Greek divinity, personification of salvation

In Greek mythology, Soteria (Σωτηρία) was a minor goddess or daimon who personified the concepts of safety, salvation, and preservation from harm. Soteria was also used as an epithet to represent functions of multiple goddesses, including Artemis, Persephone, and Hecate.

== Etymology ==
Soteria (σωτηρία) is the feminine form of soter (σωτήρ), meaning 'savior' or 'deliverer.' Soteria was used to describe similar concepts, and could mean 'security,' 'deliverance,' and 'well-being.' Soter was frequently used as an epithet of masculine protector gods, including Poseidon and Zeus.

== Functions and worship ==
The concept of soteria first appeared in the 5th century BCE, and was primarily used to describe success in war. It was specifically used in the context of the Greco-Persian Wars, in which the Greeks were delivered from harm and ultimately victorious over the Achaemenid Empire. Its definitions and applicability broadened over time, and could be used to refer to any form of well-being, including good health, military victory, marital prosperity, safe voyage or passage, or liberation from tyranny. The goddess Soteria personified the concept of soteria, and embodied its multitude of meanings and potential applications.

Soteria had a sanctuary built in her honor in the city of Patrae, believed to have been founded by the Thessalian king Eurypylus. He founded the temple after being cured from his madness, which he was struck with after opening a chest containing a sacred idol of Dionysus. There was a sacred statue of the goddess within the temple, which could only be seen by the priests. The priests would also take cakes from Soteria's temple and throw them into the sea in honor of Arethusa, a nymph and follower of Artemis who fled to Syracuse to escape her attacker Alpheus.

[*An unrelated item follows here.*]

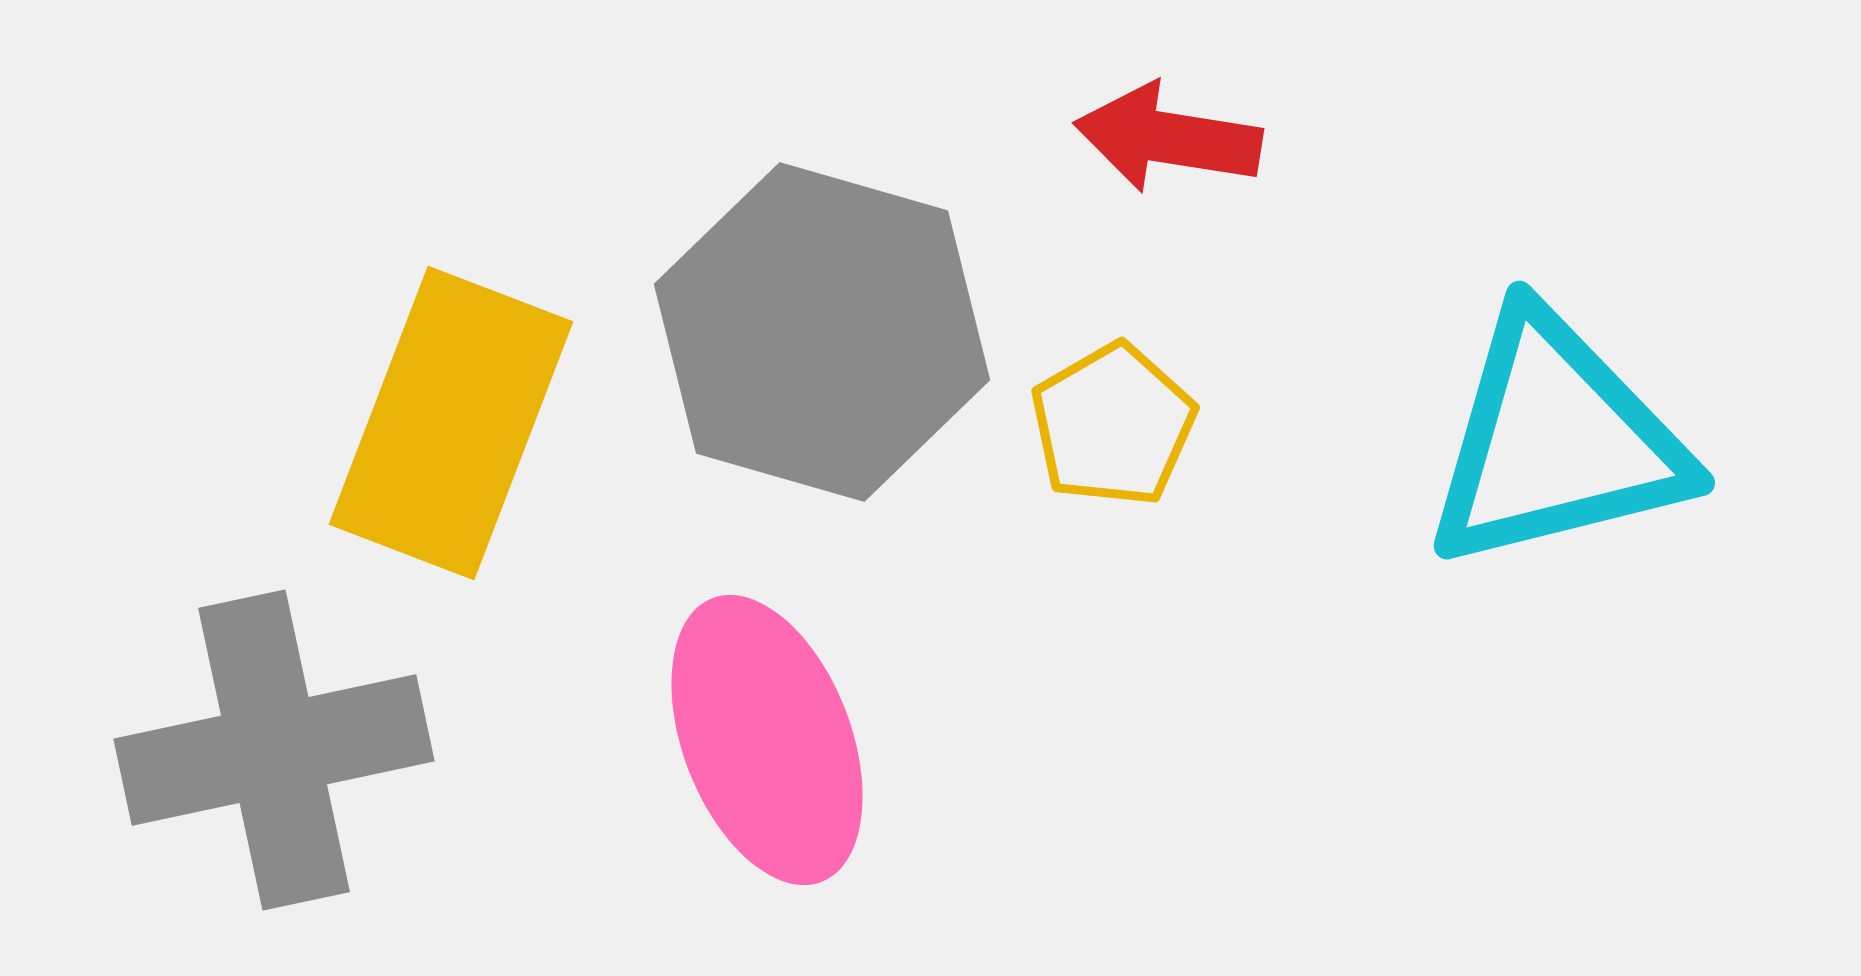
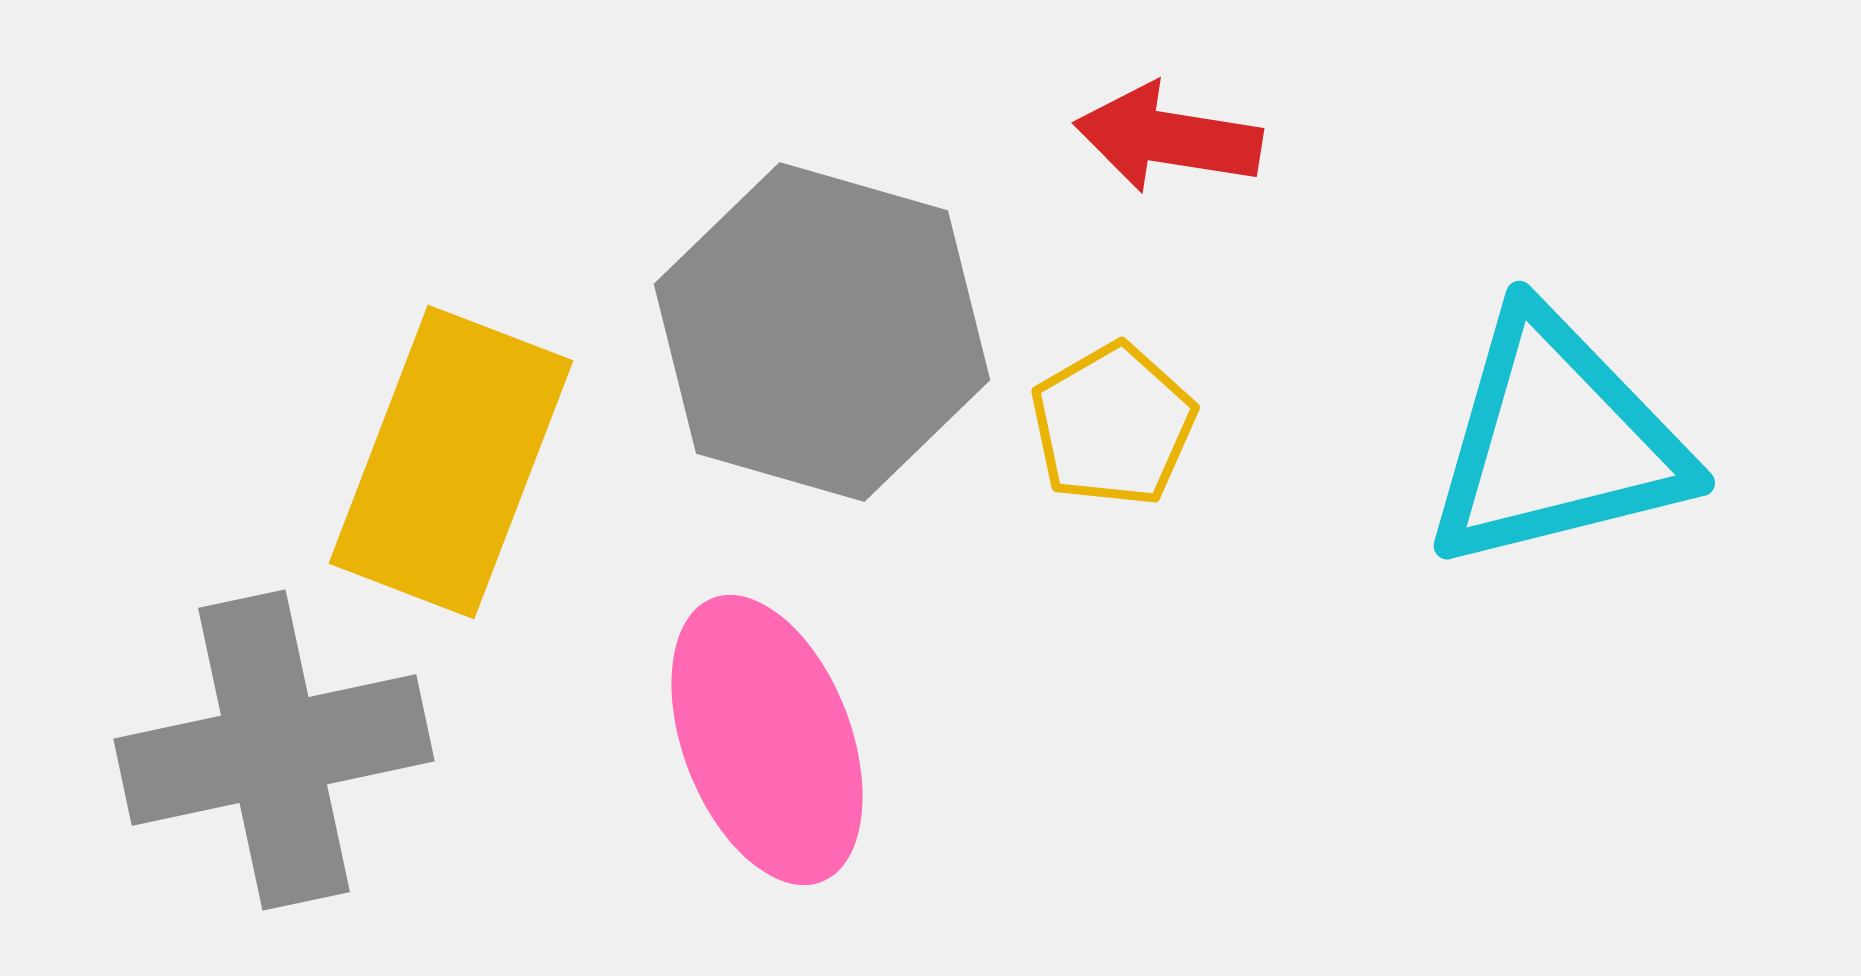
yellow rectangle: moved 39 px down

Soteria were also a type of festival held to celebrate the protector aspects of a deity— Zeus Soter, for example— often following a threat or danger to the city or region. The festivals could also be held in honor of mortal heroes, such as the annual Arateium in Sicyon, which celebrated Aratus. A Soteria could also be held for one person to celebrate their recovery from illness or escape from danger.